A l’occasion de la sortie de son dernier film, «Un selfie avec Anton Tchechkov», Emmanuel Deonna a interviewé la cinéaste Dominique de Rivaz. Une rétrospective est consacrée à son œuvre jusqu’à la fin du mois d’octobre à la Cinémathèque suisse.

Emmanuel Deonna: Un selfie avec Anton Tchekhov est à l’honneur dans plusieurs villes de Suisse romande, suivi d’une rétrospective de votre œuvre sur tout le mois d’octobre à la Cinémathèque suisse.

Dominique de Rivaz: Au vu des circonstances actuelles, l’effroyable et inhumaine guerre que la Russie mène contre l’Ukraine, permettez-moi de ne pas aborder d’emblée le sujet de mon film. Mon amie A. est parvenue à exfiltrer son fils (22 ans) de Russie, le jour-même où l’armée glissait son ordre de marche dans leur boîte aux lettres. Elle a réussi à passer une frontière vers la Pologne et son fils est maintenant en sécurité à Berlin.

Vous mentionniez, tout à l’heure dans notre conversation, quelque chose que peu de gens savent, à savoir qu’Anton Tchekhov était à un quart ukrainien.

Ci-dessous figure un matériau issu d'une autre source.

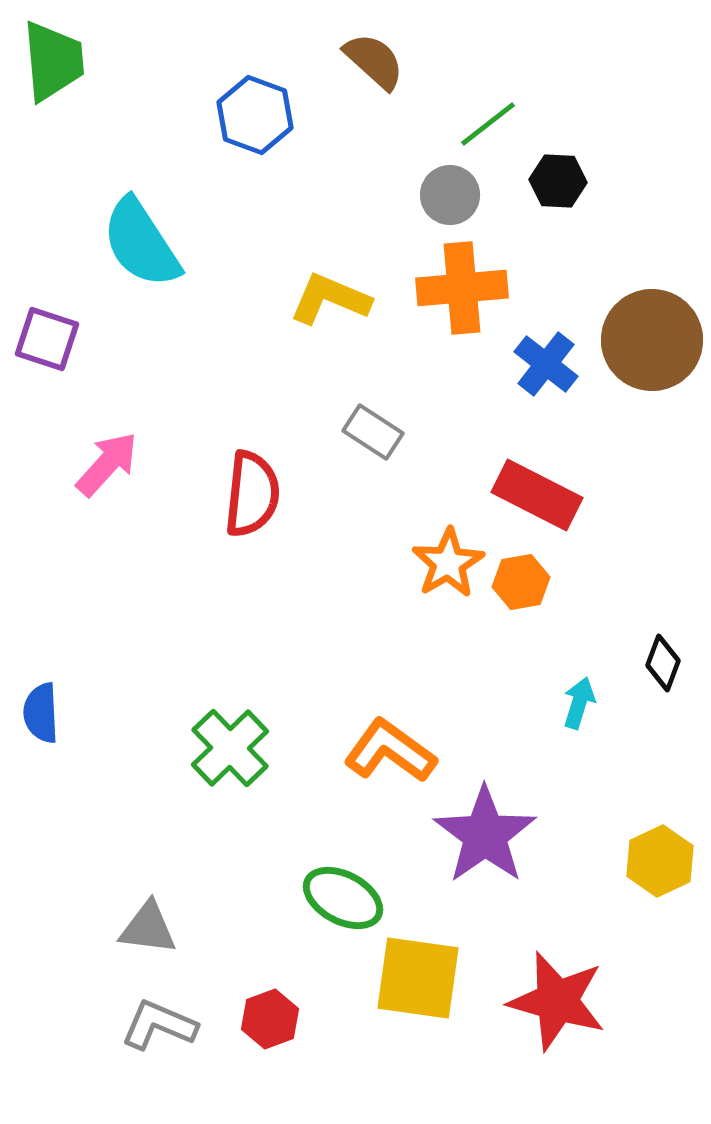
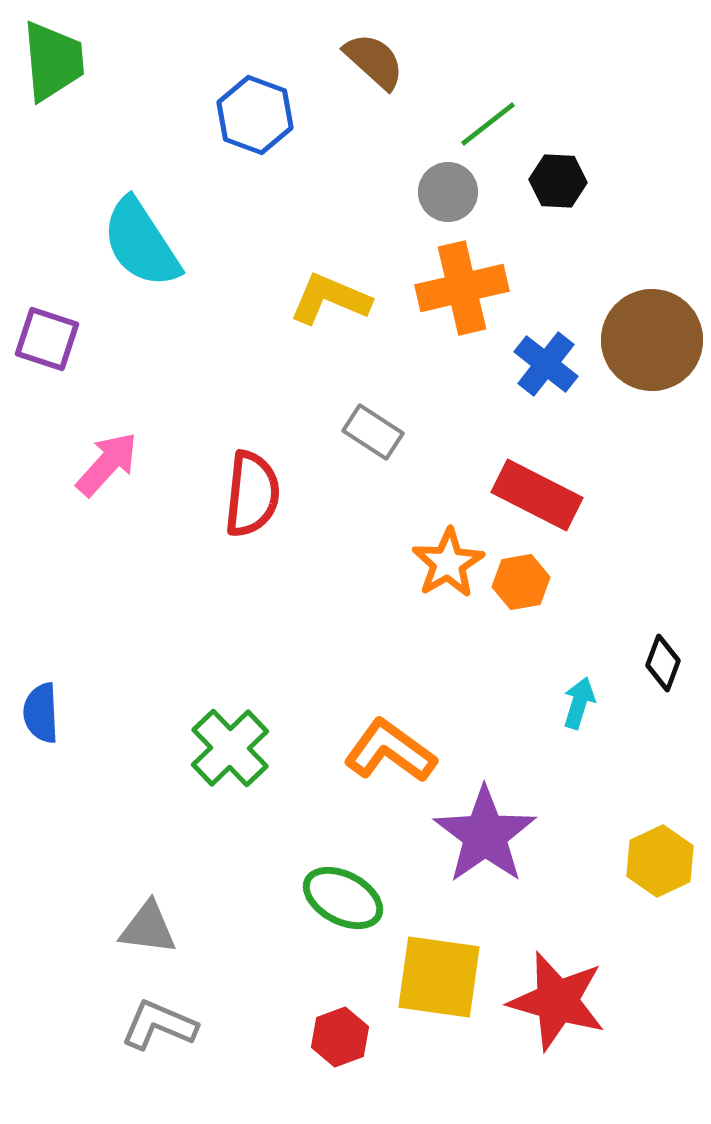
gray circle: moved 2 px left, 3 px up
orange cross: rotated 8 degrees counterclockwise
yellow square: moved 21 px right, 1 px up
red hexagon: moved 70 px right, 18 px down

Tchekhov était à la fois russe et ukrainien (il parlait les deux langues dans sa jeunesse, uniquement le russe par la suite). Sa grand-mère paternelle était ukrainienne. ll a passé enfance et adolescence, fait son gymnase, à Taganrog, où il vécut 19 ans. Taganrog résonne aujourd’hui de façon sinistre puisque c’est devenu le centre de filtration de l’armée russe: les habitants de Marioupol ont été conduits là, à Taganrog, où ils se sont vus confisquer leurs passeports et leurs portables pour être déportés ensuite vers des régions éloignées de la Fédération de Russie. En lieu et place de leurs passeports, on leur a donné des certificats les assignant à résidence dans différentes villes russes les engageant à y effectuer un travail obligatoire.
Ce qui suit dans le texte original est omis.